Find the line holding "ults are in—see the winning" in the entries below. Give it again exactly, along with every line after it up to and including the line holding "que requiere paciencia y".

_Extracted page text data_
—————

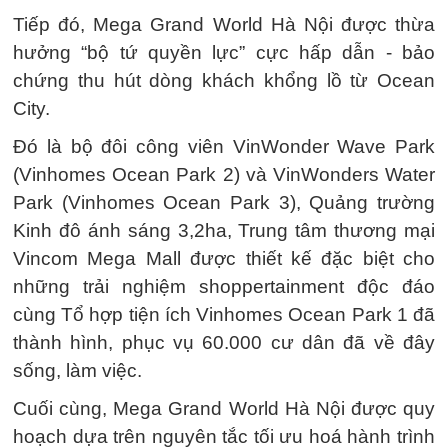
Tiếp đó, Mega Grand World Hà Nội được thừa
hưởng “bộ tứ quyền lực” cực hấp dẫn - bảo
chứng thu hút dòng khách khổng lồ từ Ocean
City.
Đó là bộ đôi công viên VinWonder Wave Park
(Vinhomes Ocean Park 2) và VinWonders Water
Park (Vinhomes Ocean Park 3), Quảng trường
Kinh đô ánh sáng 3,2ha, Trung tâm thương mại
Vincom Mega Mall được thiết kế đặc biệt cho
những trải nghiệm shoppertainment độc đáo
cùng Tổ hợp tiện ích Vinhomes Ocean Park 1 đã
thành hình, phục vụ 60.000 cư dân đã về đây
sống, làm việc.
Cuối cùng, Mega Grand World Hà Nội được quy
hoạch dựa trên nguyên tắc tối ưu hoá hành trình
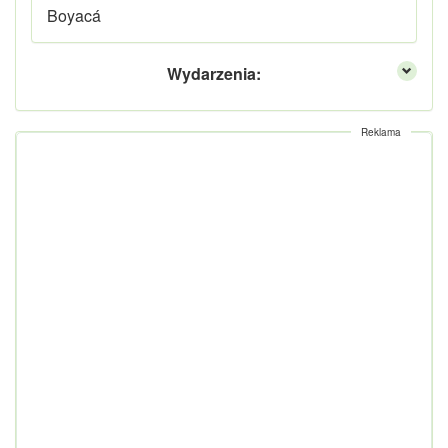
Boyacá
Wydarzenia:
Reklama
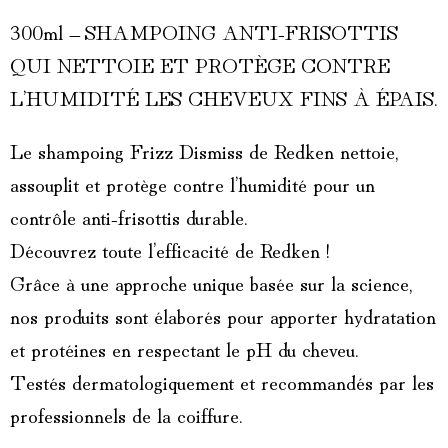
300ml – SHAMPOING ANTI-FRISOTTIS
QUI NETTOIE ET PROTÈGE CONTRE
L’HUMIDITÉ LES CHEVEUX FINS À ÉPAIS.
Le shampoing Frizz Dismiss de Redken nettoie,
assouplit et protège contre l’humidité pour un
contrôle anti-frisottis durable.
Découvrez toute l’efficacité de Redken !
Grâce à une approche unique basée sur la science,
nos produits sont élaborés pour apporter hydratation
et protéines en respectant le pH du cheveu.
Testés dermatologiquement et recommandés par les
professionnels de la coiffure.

—————

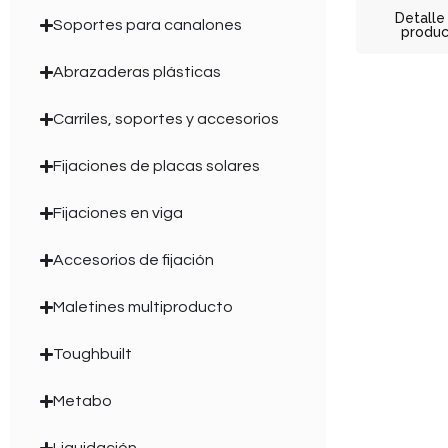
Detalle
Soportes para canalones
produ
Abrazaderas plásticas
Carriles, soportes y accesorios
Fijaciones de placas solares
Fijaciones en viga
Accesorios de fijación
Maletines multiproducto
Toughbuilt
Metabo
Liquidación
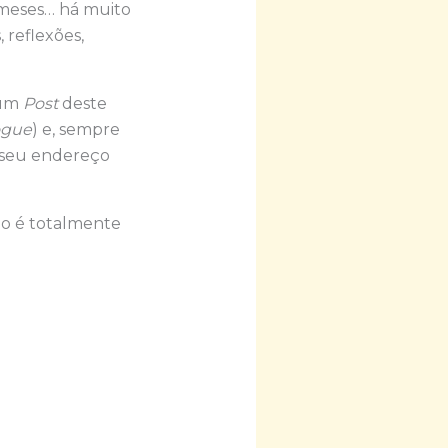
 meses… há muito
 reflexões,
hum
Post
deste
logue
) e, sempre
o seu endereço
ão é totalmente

—————

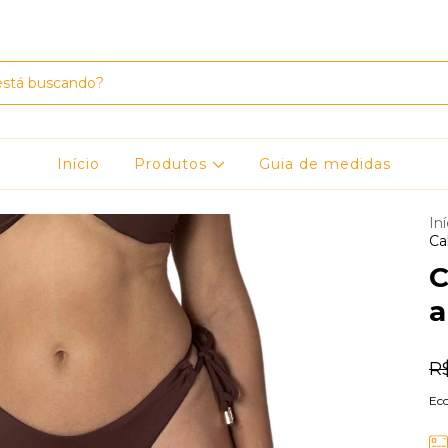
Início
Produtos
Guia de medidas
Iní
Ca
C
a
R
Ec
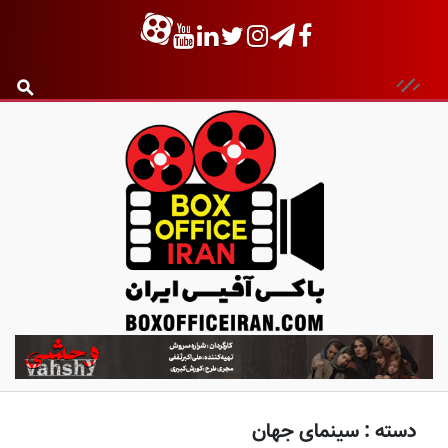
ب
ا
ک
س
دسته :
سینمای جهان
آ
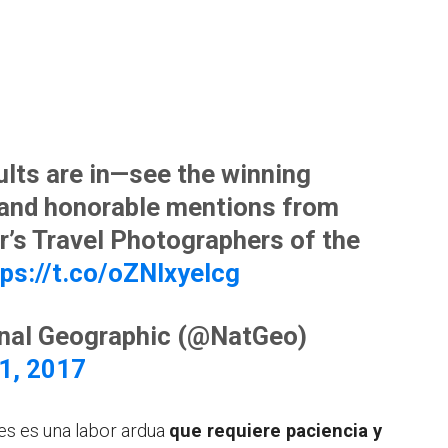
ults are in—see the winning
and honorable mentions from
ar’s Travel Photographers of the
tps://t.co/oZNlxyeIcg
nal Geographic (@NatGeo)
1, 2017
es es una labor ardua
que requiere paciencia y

—————

_Exercise response_
ults are in—see the winning
and honorable mentions from
ar’s Travel Photographers of the
tps://t.co/oZNlxyeIcg
nal Geographic (@NatGeo)
1, 2017
es es una labor ardua
que requiere paciencia y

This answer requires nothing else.